Wednesday, September 08, 2010

So long, Starlog, and thanks for all the fish

Another item from the Drafts bin. When Starlog ceased publication in April 2009, I had intended to write a short retrospective about it. I started writing this draft posting and gave it a suitably geeky cliche title (see above). I did not get around to finishing it.

I only needed to wait 17 months and, look, today James Maliszewski posted his own retrospective article on Grognardia, written more eloquently than I would have. Maliszewski's opinions match my own, more or less, although I do miss the magazine more than he does. Rather, I miss the idea of Starlog more than the print magazine, at least the way it was in the 70s/80s. I haven't picked one up since the very early 90s. By then there were more outlets for fandom information, and Starlog became more slick and glossy but with less substance -- much in the same way that Entertainment Tonight and Access Hollywood used to report on film production news.

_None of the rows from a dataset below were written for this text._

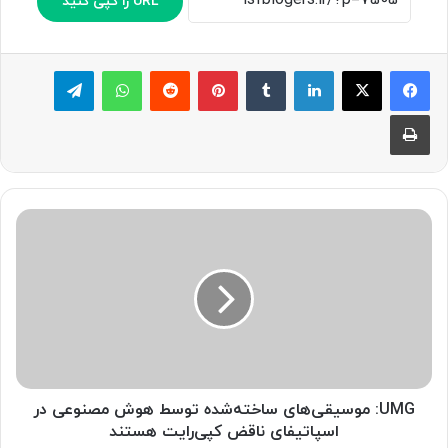
URL را کپی کنید
لینکدین
‫تامبلر
پینترست
‫رددیت
واتس آپ
تلگرام
چاپ
U
M
G
:
م
و
س
ی
ق
ی‌
UMG: موسیقی‌های ساخته‌شده توسط هوش مصنوعی در
ه
اسپاتیفای ناقض کپی‌رایت هستند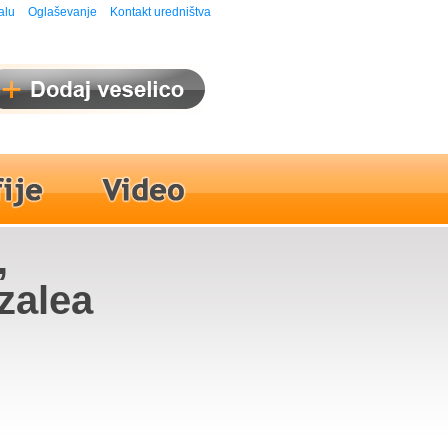
alu
Oglaševanje
Kontakt uredništva
,
zalea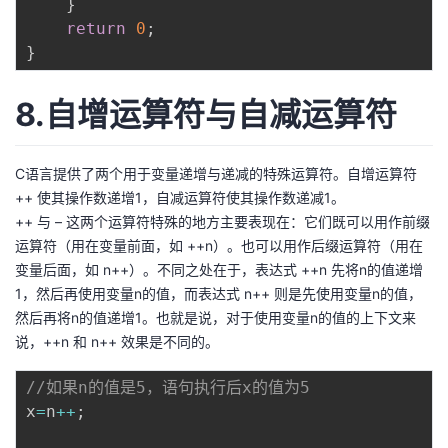
}
return
0
;
}
8.自增运算符与自减运算符
C语言提供了两个用于变量递增与递减的特殊运算符。自增运算符
++ 使其操作数递增1，自减运算符使其操作数递减1。
++ 与 – 这两个运算符特殊的地方主要表现在：它们既可以用作前缀
运算符（用在变量前面，如 ++n）。也可以用作后缀运算符（用在
变量后面，如 n++）。不同之处在于，表达式 ++n 先将n的值递增
1，然后再使用变量n的值，而表达式 n++ 则是先使用变量n的值，
然后再将n的值递增1。也就是说，对于使用变量n的值的上下文来
说，++n 和 n++ 效果是不同的。
//如果n的值是5，语句执行后x的值为5
x
=
n
++
;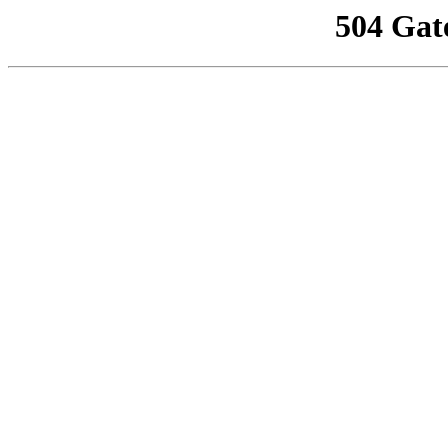
504 Gat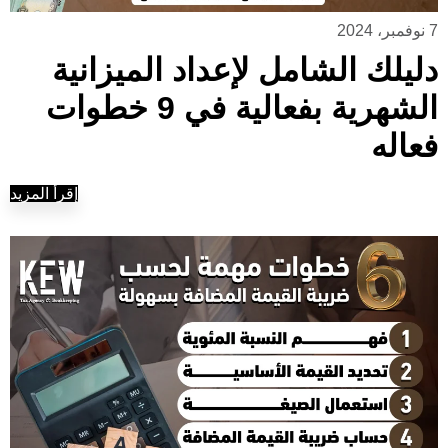
7 نوفمبر، 2024
دليلك الشامل لإعداد الميزانية
الشهرية بفعالية في 9 خطوات
فعاله
إقرأ المزيد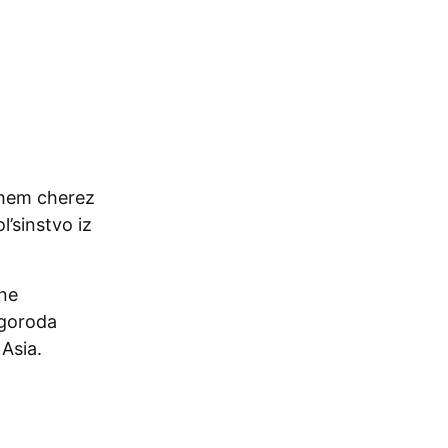
chem cherez
’sinstvo iz
 ne
 goroda
Asia.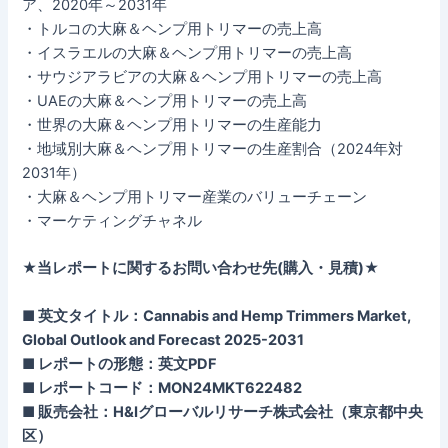
ア、2020年～2031年
・トルコの大麻＆ヘンプ用トリマーの売上高
・イスラエルの大麻＆ヘンプ用トリマーの売上高
・サウジアラビアの大麻＆ヘンプ用トリマーの売上高
・UAEの大麻＆ヘンプ用トリマーの売上高
・世界の大麻＆ヘンプ用トリマーの生産能力
・地域別大麻＆ヘンプ用トリマーの生産割合（2024年対
2031年）
・大麻＆ヘンプ用トリマー産業のバリューチェーン
・マーケティングチャネル
★当レポートに関するお問い合わせ先(購入・見積)★
■ 英文タイトル：Cannabis and Hemp Trimmers Market,
Global Outlook and Forecast 2025-2031
■ レポートの形態：英文PDF
■ レポートコード：MON24MKT622482
■ 販売会社：H&Iグローバルリサーチ株式会社（東京都中央
区）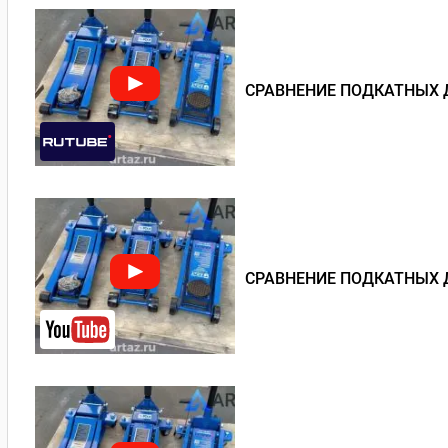
СРАВНЕНИЕ ПОДКАТНЫХ 
СРАВНЕНИЕ ПОДКАТНЫХ 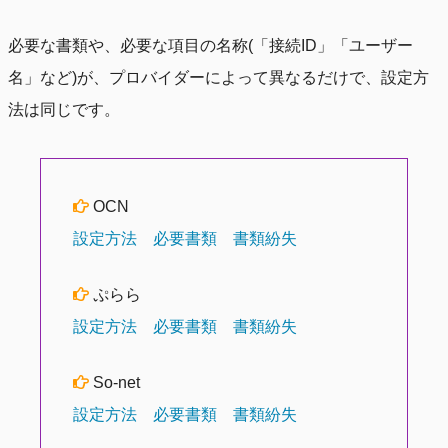
必要な書類や、必要な項目の名称(「接続ID」「ユーザー
名」など)が、プロバイダーによって異なるだけで、設定方
法は同じです。
OCN
設定方法
必要書類
書類紛失
ぷらら
設定方法
必要書類
書類紛失
So-net
設定方法
必要書類
書類紛失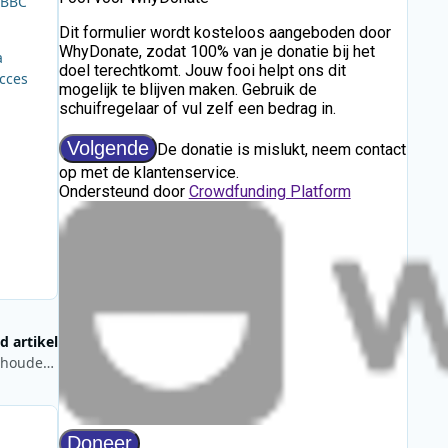
 BBC
a
ucces
d artikel
Petitie wil zendmasten Radio Luxembourg in Junglinster behouden als erfgoed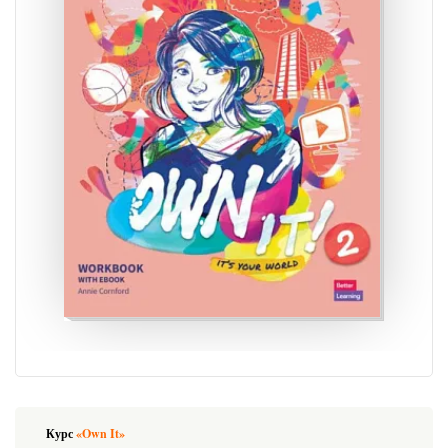
Курс
«Own It»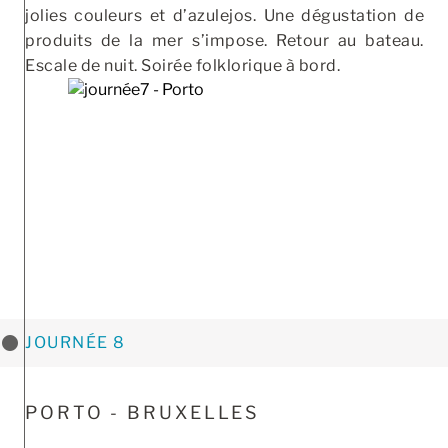
jolies couleurs et d’azulejos. Une dégustation de
produits de la mer s’impose. Retour au bateau.
Escale de nuit. Soirée folklorique à bord.
JOURNÉE 8
PORTO - BRUXELLES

I liked the homegrown fanzine feel of the early issues. A large percentage of pages were given over to classic Golden Age sci-fi and fantasy then, with the sort of articles that you now only see in Filmfax. I remember the multi-issue serialization of "Who Goes There?" by John W. Campbell, Jr. and part of David Gerrold's first Chtorr book.

Another important aspect of Starlog was its use as a source for new sci-fi and fantasy movie news. An issue might have one or two still photos and a short article on the making of a new movie, and then we would have to wait another month for more news, another still or some production art. Quite a contrast from today, when any leaked movie news is blogged, Flickr'd or Tweeted around the world almost instantly. It's great having more and more fan news available, but I believe we may have lost something special in the process.

As noted in the comments for that story on Grognardia, blogger John Z. has been reviewing every issue of Starlog -- take a look at the archive for The Starlog Project.

The more things change...


miakoda said...

Ah, Starlog. Just skimming some of the magazine writeups on that site gave me a touch of junior high nostalgia -- I loved flipping through these at the old Waldenbooks in Scottsdale Mall back in the '80s. My friend Heathar and I had a mad geek crush on STNG, so those issues in particular always caught our eye...

Kaiju said...

Very true! I need to read more of his commentary postings; it's like travelling through time.

I remember seeing them at Waldenbooks, or the Book World at UP Mall. I distinctly remember buying the Return of the Jedi preview issue at the Martin's on Portage.

Vincent Diakuw said...

It's great having more and more fan news available, but I believe we may have lost something special in the process.